I have my work items on a separate network as well but my motivation is more not trusting some random item being pushed down from corp and having it scan my network or something.

wolvoleo 14 minutes ago | parent [-]

Yeah I'm about to do this too just to be safe.

Some of our antimalware like SentinelOne actually does this by default though we have switched it off for privacy reasons (EU)

sigmoid10 18 minutes ago | parent | prev [-]

That is more of a problem with the insane discovery system in the US than with anything else. If you had worked in Europe, GDPR would have protected your personal data from being sent over, as the Credit Suisse case has shown. They had to scrub all personal data before transferring files to a US counsel.

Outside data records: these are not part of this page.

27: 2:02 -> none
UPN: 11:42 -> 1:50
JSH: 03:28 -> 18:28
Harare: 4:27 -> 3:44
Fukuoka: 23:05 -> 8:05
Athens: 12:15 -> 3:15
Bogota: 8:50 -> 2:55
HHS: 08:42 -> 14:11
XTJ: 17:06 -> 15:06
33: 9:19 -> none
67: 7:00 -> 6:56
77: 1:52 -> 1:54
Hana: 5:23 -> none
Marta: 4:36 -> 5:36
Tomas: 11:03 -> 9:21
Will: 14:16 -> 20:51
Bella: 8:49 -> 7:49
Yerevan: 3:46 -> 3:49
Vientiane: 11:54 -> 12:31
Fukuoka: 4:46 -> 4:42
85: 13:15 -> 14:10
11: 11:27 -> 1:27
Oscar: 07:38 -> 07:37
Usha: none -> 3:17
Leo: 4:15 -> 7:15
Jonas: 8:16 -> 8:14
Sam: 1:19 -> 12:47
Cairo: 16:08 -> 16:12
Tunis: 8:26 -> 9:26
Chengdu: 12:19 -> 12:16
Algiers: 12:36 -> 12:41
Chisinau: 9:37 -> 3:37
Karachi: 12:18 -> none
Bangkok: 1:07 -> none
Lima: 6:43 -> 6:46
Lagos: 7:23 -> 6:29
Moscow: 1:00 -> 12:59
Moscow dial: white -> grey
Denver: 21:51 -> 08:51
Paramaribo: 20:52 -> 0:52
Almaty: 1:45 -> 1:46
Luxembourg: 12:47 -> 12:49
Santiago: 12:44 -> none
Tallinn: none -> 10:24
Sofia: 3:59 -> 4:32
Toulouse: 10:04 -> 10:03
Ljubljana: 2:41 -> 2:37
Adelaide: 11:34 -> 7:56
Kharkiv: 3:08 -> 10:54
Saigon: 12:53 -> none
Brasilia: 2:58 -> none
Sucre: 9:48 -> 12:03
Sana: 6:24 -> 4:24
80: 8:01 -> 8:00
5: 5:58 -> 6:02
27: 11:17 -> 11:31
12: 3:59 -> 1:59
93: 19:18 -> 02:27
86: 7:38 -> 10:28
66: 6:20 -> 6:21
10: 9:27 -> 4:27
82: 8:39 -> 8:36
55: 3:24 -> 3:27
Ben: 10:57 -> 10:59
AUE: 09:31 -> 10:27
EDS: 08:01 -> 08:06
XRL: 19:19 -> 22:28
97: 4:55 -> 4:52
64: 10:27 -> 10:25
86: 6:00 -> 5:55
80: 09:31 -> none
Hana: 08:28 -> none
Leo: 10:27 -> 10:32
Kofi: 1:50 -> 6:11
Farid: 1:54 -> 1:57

Ekaros an hour ago | parent | prev | next [-]

Not to forget many constitutions enshrining privacy of correspondence which extends to emails and instant messages. Lot of work done to poke holes on it but generally it still holds somewhat in many countries.

sib 2 hours ago | parent | prev [-]

Which is actually a good reason for entities subject to GDPR to forbid use of personal messaging apps on work devices... (And to forbid users to use work / official apps for personal messaging.)

wolvoleo 13 minutes ago | parent [-]

That sounds like a simple solution but it is not that simple, employees have a right to use work tools for personal reasons too within reason.

And GDPR explicitly forbids personal items to be released during discovery even to jurisdictions that require that.